Given input, which shows tag assignments to images, as follows (reading this from php://stdin line by line, as the input can get rather large)
image_a tag_lorem
image_a tag_ipsum
image_a tag_amit
image_b tag_sit
image_b tag_dolor
image_b tag_ipsum
... (there are more lines, may get up to a million)
Output of the input is shown as follows. Basically it is the same format with another entry showing whether the image-tag combination exists in input. Note that for every image, it will list all the available tags and show whether the tag is assigned to the image by using 1/0 at the end of each line.
image_a tag_sit 0
image_a tag_lorem 1
image_a tag_dolor 0
image_a tag_ipsum 1
image_a tag_amit 1
image_b tag_sit 1
image_b tag_lorem 0
image_b tag_dolor 1
image_b tag_ipsum 1
image_b tag_amit 0
... (more)
I have posted my no-so-efficient solution down there.
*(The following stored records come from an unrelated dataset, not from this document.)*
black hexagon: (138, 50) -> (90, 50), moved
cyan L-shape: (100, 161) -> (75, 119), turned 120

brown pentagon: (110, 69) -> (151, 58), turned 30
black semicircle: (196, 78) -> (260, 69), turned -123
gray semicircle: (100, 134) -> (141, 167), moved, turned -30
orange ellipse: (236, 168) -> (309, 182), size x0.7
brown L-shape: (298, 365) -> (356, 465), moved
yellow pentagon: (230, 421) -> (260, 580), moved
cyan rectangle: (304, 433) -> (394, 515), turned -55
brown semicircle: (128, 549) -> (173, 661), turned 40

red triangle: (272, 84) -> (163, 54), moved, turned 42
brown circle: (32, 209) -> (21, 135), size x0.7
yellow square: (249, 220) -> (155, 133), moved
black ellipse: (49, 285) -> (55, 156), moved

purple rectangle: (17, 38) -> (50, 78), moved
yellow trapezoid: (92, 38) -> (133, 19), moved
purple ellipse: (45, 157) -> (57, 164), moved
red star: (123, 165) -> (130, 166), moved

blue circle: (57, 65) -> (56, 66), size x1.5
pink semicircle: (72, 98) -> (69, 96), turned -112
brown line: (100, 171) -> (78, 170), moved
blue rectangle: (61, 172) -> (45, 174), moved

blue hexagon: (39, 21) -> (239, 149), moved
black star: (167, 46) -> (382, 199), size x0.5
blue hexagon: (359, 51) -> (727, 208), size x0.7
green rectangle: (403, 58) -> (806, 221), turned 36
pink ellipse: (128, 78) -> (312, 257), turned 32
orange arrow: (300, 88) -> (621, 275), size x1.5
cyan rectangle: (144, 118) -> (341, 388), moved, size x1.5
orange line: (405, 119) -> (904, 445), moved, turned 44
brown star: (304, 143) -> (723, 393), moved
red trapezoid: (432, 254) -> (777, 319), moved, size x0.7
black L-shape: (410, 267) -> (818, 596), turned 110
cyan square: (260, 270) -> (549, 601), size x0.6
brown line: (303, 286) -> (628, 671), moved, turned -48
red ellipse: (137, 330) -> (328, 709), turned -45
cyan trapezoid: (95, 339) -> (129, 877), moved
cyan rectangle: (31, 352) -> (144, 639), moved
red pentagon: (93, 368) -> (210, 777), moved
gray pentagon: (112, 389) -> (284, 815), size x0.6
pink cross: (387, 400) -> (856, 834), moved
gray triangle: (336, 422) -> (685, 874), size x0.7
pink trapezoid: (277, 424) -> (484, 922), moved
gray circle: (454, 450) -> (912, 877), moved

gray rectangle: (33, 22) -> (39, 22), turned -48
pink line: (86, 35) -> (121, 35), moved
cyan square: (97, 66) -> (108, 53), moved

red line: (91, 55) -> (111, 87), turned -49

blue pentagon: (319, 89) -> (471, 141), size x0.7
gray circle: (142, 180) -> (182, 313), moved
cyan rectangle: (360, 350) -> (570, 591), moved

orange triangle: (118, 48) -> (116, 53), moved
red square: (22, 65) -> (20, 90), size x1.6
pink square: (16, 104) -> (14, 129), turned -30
To give a better picture of input and output, I fed 745 rows (which explains tag assignment of 10 images) into the script via stdin, and I receive 555025 lines after the execution of the script using about 0.4MB of memory. However, it may kill the harddisk faster because of the heavy disk I/O activity (while writing/reading to the temporary column cache file).
Is there any other way of doing this? I have another script that can turn the stdin into something like this (not sure if this is useful)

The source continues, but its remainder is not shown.